Steve Jobs, is that you?


Ha ha ha! Awesome ;)


The push to phone functionality is initiated by the user.


Won't anyone think of the CHILDREN!?


I'm not sure Apple is ahead on backup & restore with the iPhone / iPad.

You shouldn't need a desktop (with an OS that runs iTunes) in the first place. I read that the first thing you need to do with iPad is to connect it to iTunes.


What Gruber was getting at is that Apple has a far better syncing strategy since Android wipes everything between updates and Apple neatly brings all your data with you.

That said, the cloud-based syncing that Android will eventually ship looks like the "right" solution. I doubt anyone at Apple considers USB syncing to be the end game, though; I'd be shocked if they didn't have some sort of over-the-air syncing in the pipeline. The question in my mind is will they fix this in 2010 or will they fix this a few years from now. People won't want to stay tethered that much longer.

As a sidenote- syncing over USB makes sense for the iPhone, in some respects, but the iPad lends itself to be a standalone computer.
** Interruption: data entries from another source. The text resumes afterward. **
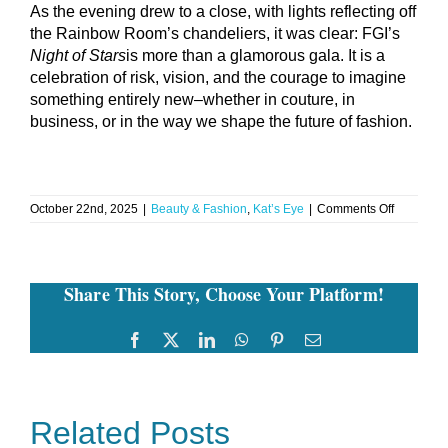
As the evening drew to a close, with lights reflecting off
the Rainbow Room’s chandeliers, it was clear: FGI’s
Night of Stars
is more than a glamorous gala. It is a
celebration of risk, vision, and the courage to imagine
something entirely new–whether in couture, in
business, or in the way we shape the future of fashion.
on
October 22nd, 2025
|
Beauty & Fashion
,
Kat’s Eye
|
Comments Off
Kat’s
Eye:
Courage,
Couture
Share This Story, Choose Your Platform!
&
Connecti
at
FGI’s
Facebook
Twitter
LinkedIn
WhatsApp
Pinterest
Email
Night
of
Stars
Related Posts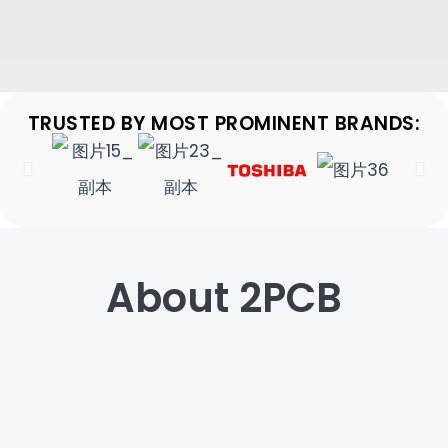
TRUSTED BY MOST PROMINENT BRANDS:
About 2PCB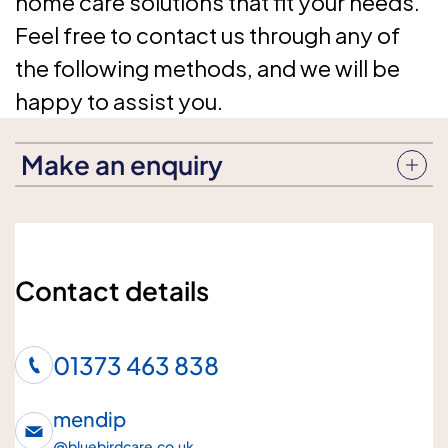
home care solutions that fit your needs.
Feel free to contact us through any of
the following methods, and we will be
happy to assist you.
Make an enquiry
Enquiry subject
Contact details
Who is the enquiry for?
01373 463 838
Me
Loved one
mendip
@
bluebirdcare.co.uk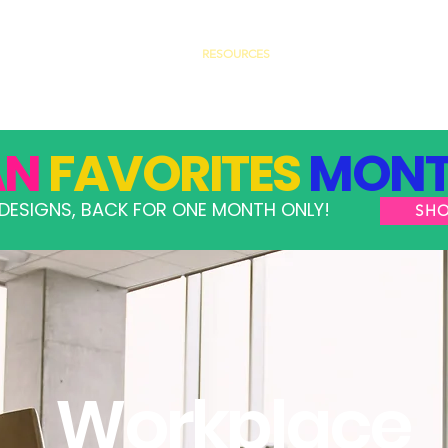
GRAMS
TAKE ACTION
RESOURCES
SHOP
AN
FAVORITES
MONT
DESIGNS, BACK FOR ONE MONTH ONLY!
SH
Workplace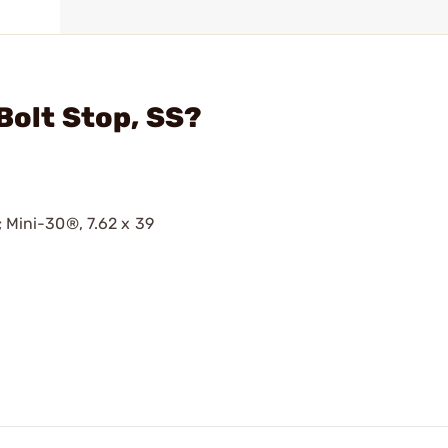
Bolt Stop, SS?
; Mini-30®, 7.62 x 39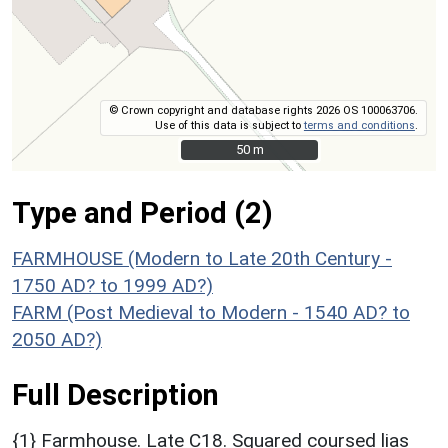
© Crown copyright and database rights 2026 OS 100063706.
Use of this data is subject to
terms and conditions
.
50 m
50 m
Type and Period (2)
FARMHOUSE (Modern to Late 20th Century -
1750 AD? to 1999 AD?)
FARM (Post Medieval to Modern - 1540 AD? to
2050 AD?)
Full Description
{1} Farmhouse. Late C18. Squared coursed lias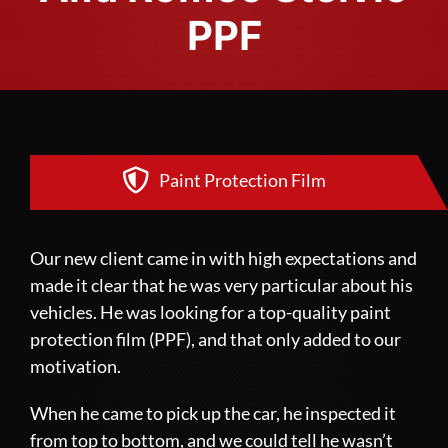
PPF
Paint Protection Film
Our new client came in with high expectations and
made it clear that he was very particular about his
vehicles. He was looking for a top-quality paint
protection film (PPF), and that only added to our
motivation.
When he came to pick up the car, he inspected it
from top to bottom, and we could tell he wasn’t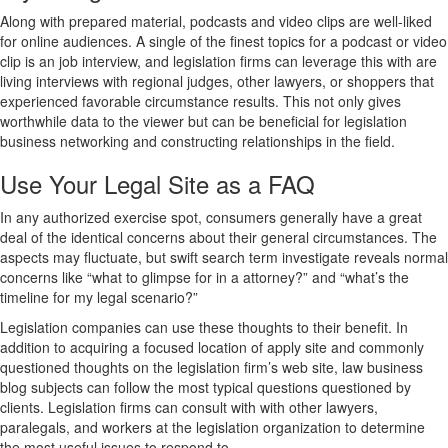
Along with prepared material, podcasts and video clips are well-liked
for online audiences. A single of the finest topics for a podcast or video
clip is an job interview, and legislation firms can leverage this with are
living interviews with regional judges, other lawyers, or shoppers that
experienced favorable circumstance results. This not only gives
worthwhile data to the viewer but can be beneficial for legislation
business networking and constructing relationships in the field.
Use Your Legal Site as a FAQ
In any authorized exercise spot, consumers generally have a great
deal of the identical concerns about their general circumstances. The
aspects may fluctuate, but swift search term investigate reveals normal
concerns like “what to glimpse for in a attorney?” and “what’s the
timeline for my legal scenario?”
Legislation companies can use these thoughts to their benefit. In
addition to acquiring a focused location of apply site and commonly
questioned thoughts on the legislation firm’s web site, law business
blog subjects can follow the most typical questions questioned by
clients. Legislation firms can consult with with other lawyers,
paralegals, and workers at the legislation organization to determine
the most useful issues to respond to.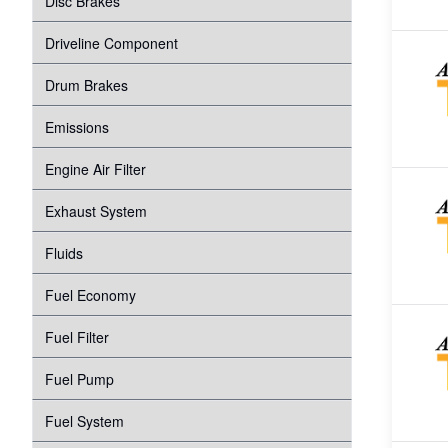
Disc Brakes
Suspension
Transmission
Driveline Component
Tire Pressure Monitoring System
Windshield Wipers
Drum Brakes
Proper Inflation
Water Pump
Emissions
Wheel Bearings
Engine Air Filter
Exhaust System
Fluids
Fuel Economy
Fuel Filter
Fuel Pump
Fuel System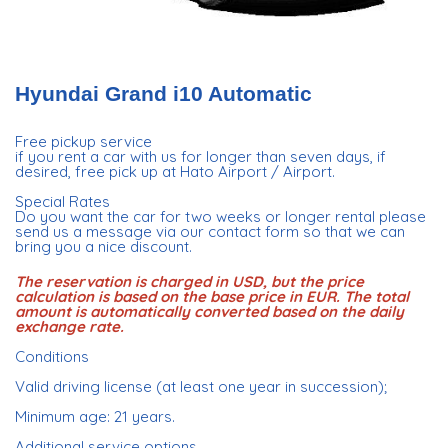
Hyundai Grand i10 Automatic
Free pickup service
if you rent a car with us for longer than seven days, if
desired, free pick up at Hato Airport / Airport.
Special Rates
Do you want the car for two weeks or longer rental please
send us a message via our contact form so that we can
bring you a nice discount.
The reservation is charged in USD, but the price
calculation is based on the base price in EUR. The total
amount is automatically converted based on the daily
exchange rate.
Conditions
Valid driving license (at least one year in succession);
Minimum age: 21 years.
Additional service options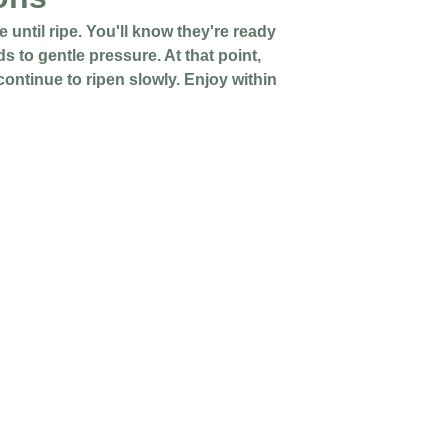
 until ripe. You'll know they're ready
ds to gentle pressure. At that point,
 continue to ripen slowly. Enjoy within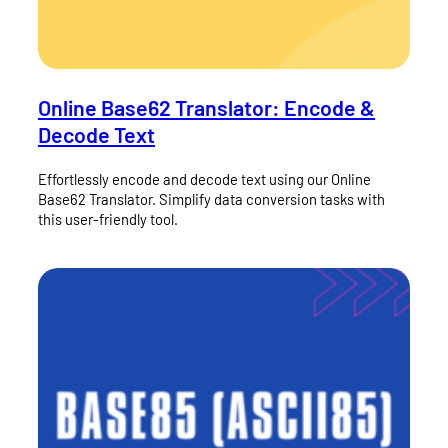
Online Base62 Translator: Encode &
Decode Text
Effortlessly encode and decode text using our Online
Base62 Translator. Simplify data conversion tasks with
this user-friendly tool.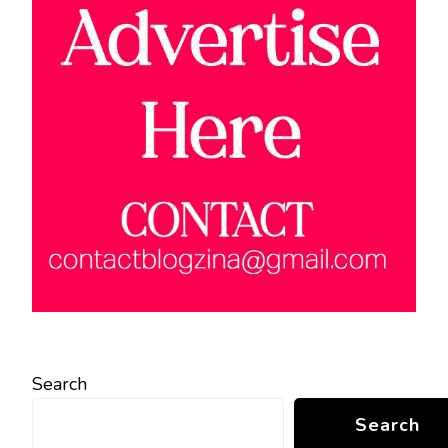
Search
Search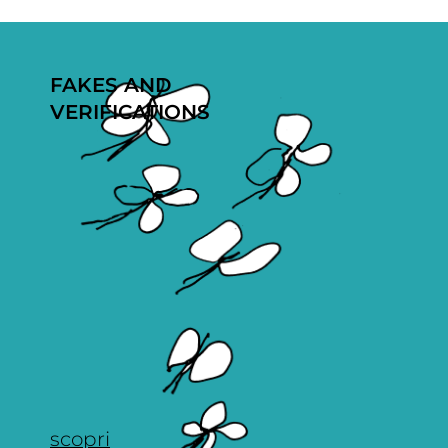
FAKES AND
VERIFICATIONS
scopri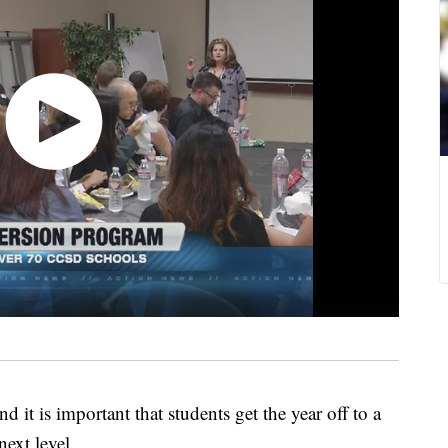
d it is important that students get the year off to a
next level.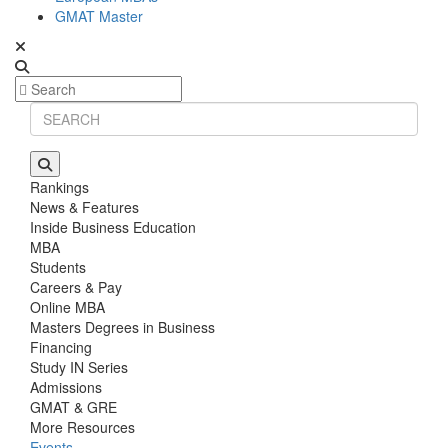
GMAT Master
Rankings
News & Features
Inside Business Education
MBA
Students
Careers & Pay
Online MBA
Masters Degrees in Business
Financing
Study IN Series
Admissions
GMAT & GRE
More Resources
Events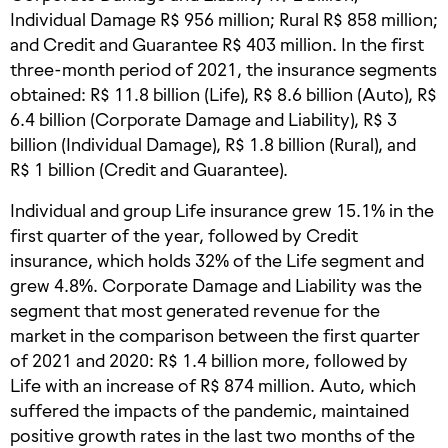
Individual Damage R$ 956 million; Rural R$ 858 million;
and Credit and Guarantee R$ 403 million. In the first
three-month period of 2021, the insurance segments
obtained: R$ 11.8 billion (Life), R$ 8.6 billion (Auto), R$
6.4 billion (Corporate Damage and Liability), R$ 3
billion (Individual Damage), R$ 1.8 billion (Rural), and
R$ 1 billion (Credit and Guarantee).
Individual and group Life insurance grew 15.1% in the
first quarter of the year, followed by Credit
insurance, which holds 32% of the Life segment and
grew 4.8%. Corporate Damage and Liability was the
segment that most generated revenue for the
market in the comparison between the first quarter
of 2021 and 2020: R$ 1.4 billion more, followed by
Life with an increase of R$ 874 million. Auto, which
suffered the impacts of the pandemic, maintained
positive growth rates in the last two months of the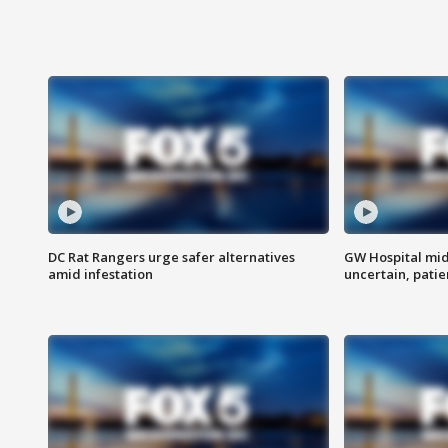
DC Rat Rangers urge safer alternatives
GW Hospital mi
amid infestation
uncertain, pati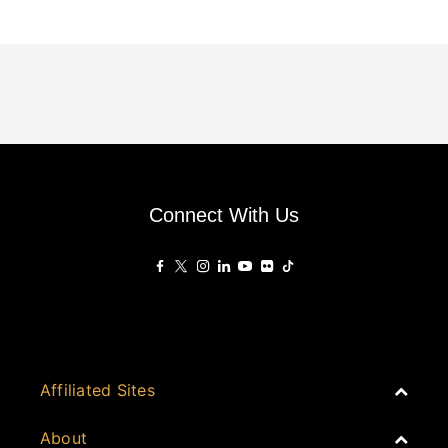
Connect With Us
Affiliated Sites
PropertyGuru Group
About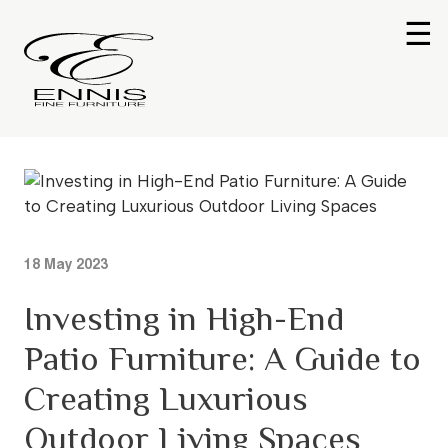
☰
18 May 2023
Investing in High-End
Patio Furniture: A Guide to
Creating Luxurious
Outdoor Living Spaces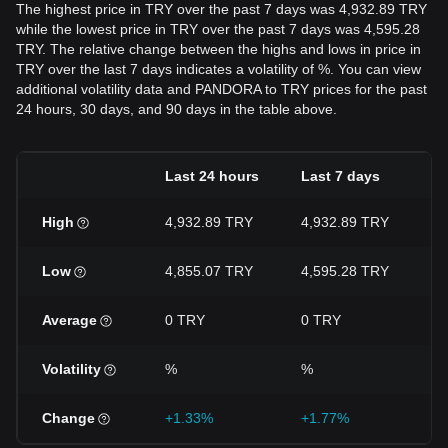
The highest price in TRY over the past 7 days was 4,932.89 TRY
while the lowest price in TRY over the past 7 days was 4,595.28
TRY. The relative change between the highs and lows in price in
TRY over the last 7 days indicates a volatility of %. You can view
additional volatility data and PANDORA to TRY prices for the past
24 hours, 30 days, and 90 days in the table above.
Last 24 hours
Last 7 days
L
High
4,932.89 TRY
4,932.89 TRY
5
Low
4,855.07 TRY
4,595.28 TRY
4
Average
0 TRY
0 TRY
0
Volatility
%
%
Change
+1.33%
+1.77%
-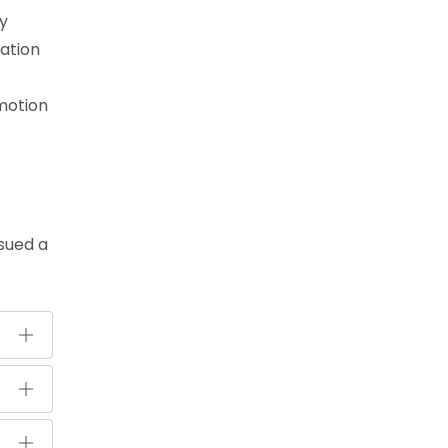
ry
cation
omotion
ssued a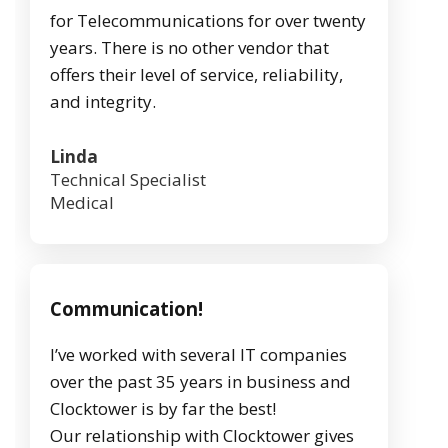
for Telecommunications for over twenty
years. There is no other vendor that
offers their level of service, reliability,
and integrity.
Linda
Technical Specialist
Medical
Communication!
I’ve worked with several IT companies
over the past 35 years in business and
Clocktower is by far the best!
Our relationship with Clocktower gives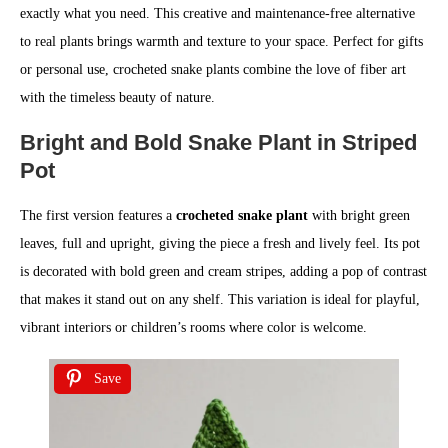
exactly what you need. This creative and maintenance-free alternative
to real plants brings warmth and texture to your space. Perfect for gifts
or personal use, crocheted snake plants combine the love of fiber art
with the timeless beauty of nature.
Bright and Bold Snake Plant in Striped
Pot
The first version features a
crocheted snake plant
with bright green
leaves, full and upright, giving the piece a fresh and lively feel. Its pot
is decorated with bold green and cream stripes, adding a pop of contrast
that makes it stand out on any shelf. This variation is ideal for playful,
vibrant interiors or children’s rooms where color is welcome.
Save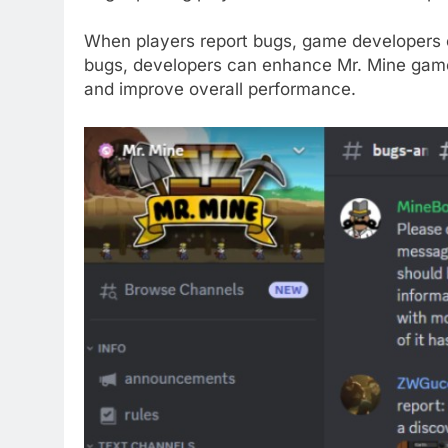
When players report bugs, game developers c
bugs, developers can enhance Mr. Mine gamep
and improve overall performance.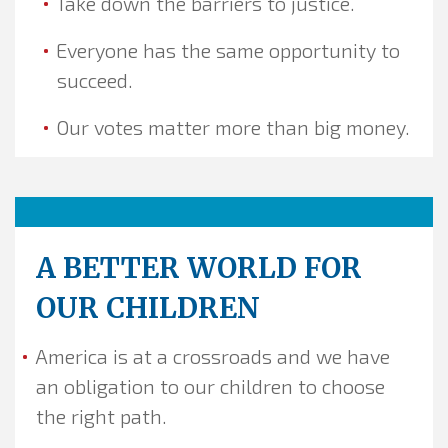
Take down the barriers to justice.
Everyone has the same opportunity to
succeed.
Our votes matter more than big money.
A BETTER WORLD FOR
OUR CHILDREN
America is at a crossroads and we have
an obligation to our children to choose
the right path.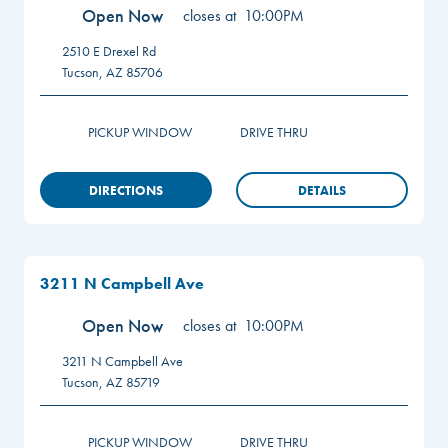
Open Now
closes at
10:00PM
2510 E Drexel Rd
Tucson
,
AZ
85706
PICKUP WINDOW
DRIVE THRU
DIRECTIONS
DETAILS
3211 N Campbell Ave
Open Now
closes at
10:00PM
3211 N Campbell Ave
Tucson
,
AZ
85719
PICKUP WINDOW
DRIVE THRU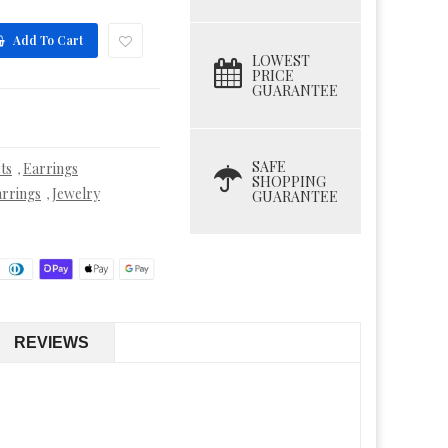
Add To Cart
LOWEST
PRICE
GUARANTEE
SAFE
ts
Earrings
,
SHOPPING
rrings
Jewelry
,
GUARANTEE
REVIEWS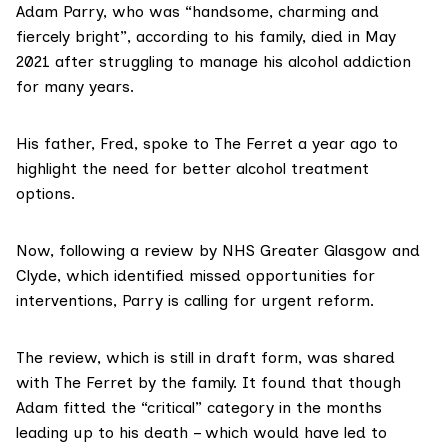
Adam Parry, who was “handsome, charming and
fiercely bright”, according to his family, died in May
2021 after struggling to manage his alcohol addiction
for many years.
His father, Fred, spoke to
The Ferret
a year ago to
highlight the need for better alcohol treatment
options.
Now, following a review by
NHS Greater Glasgow and
Clyde
, which identified missed opportunities for
interventions, Parry is calling for urgent reform.
The review, which is still in draft form, was shared
with The Ferret by the family. It found that though
Adam fitted the “critical” category in the months
leading up to his death – which would have led to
Tying that to another centralized hub is a hassle, and that's where an Android-esque cloud sync would be great.


>>since Android wipes everything between updates

My G1 upgraded from 1.0 > 1.1 > 1.5 > 1.6 without wiping.

My Droid upgraded from 2.0 > 2.1 (and will > 2.2 soon) without wiping.


Ah; I stand corrected... I misread what Gruber wrote. Looks like Android handles updates fine, but there's no way to cross-load data between devices. So buying the latest and greatest hardware leaves you in the cold, at least until Froyo.


Android as a platform doesn't require data wipes to update. A few handset manufacturers have chosen to go this route for certain devices but other devices such as the Nexus One preserve all user data during an update. The cloud-based syncing will certainly improve things for users migrating from one device to another.


Personally, I feel more comfortable having total control over my data first, and then choosing what I want to share with "the cloud". The direct personal control over syncing to a device I also control is the more critical factor over not requiring a separate computer for me.